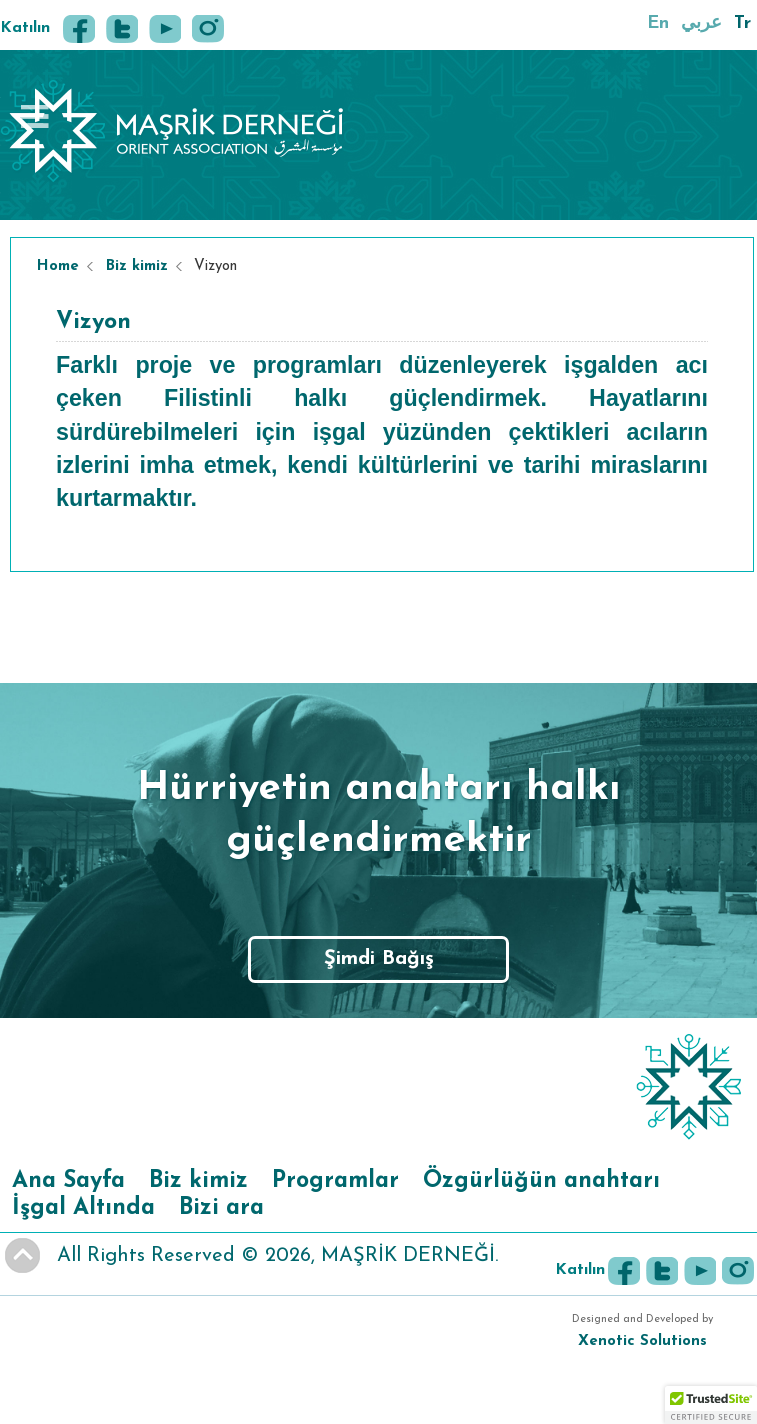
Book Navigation (37, 116)
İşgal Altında (83, 1208)
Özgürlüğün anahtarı (541, 1181)
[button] (711, 1405)
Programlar (335, 1181)
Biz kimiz (137, 266)
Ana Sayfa (68, 1181)
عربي (701, 23)
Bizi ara (221, 1208)
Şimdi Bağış (379, 959)
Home (58, 266)
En (658, 23)
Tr (742, 23)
---
* INSTRUCTIONS TO FOLLOW: Transcribe the listing exactly; omit all images.

* PROBLEM SOLUTION:
Book Navigation (37, 116)
İşgal Altında (83, 1208)
Özgürlüğün anahtarı (541, 1181)
[button] (711, 1405)
Programlar (335, 1181)
Biz kimiz (137, 266)
Ana Sayfa (68, 1181)
عربي (701, 23)
Bizi ara (221, 1208)
Şimdi Bağış (379, 959)
Home (58, 266)
En (658, 23)
Tr (742, 23)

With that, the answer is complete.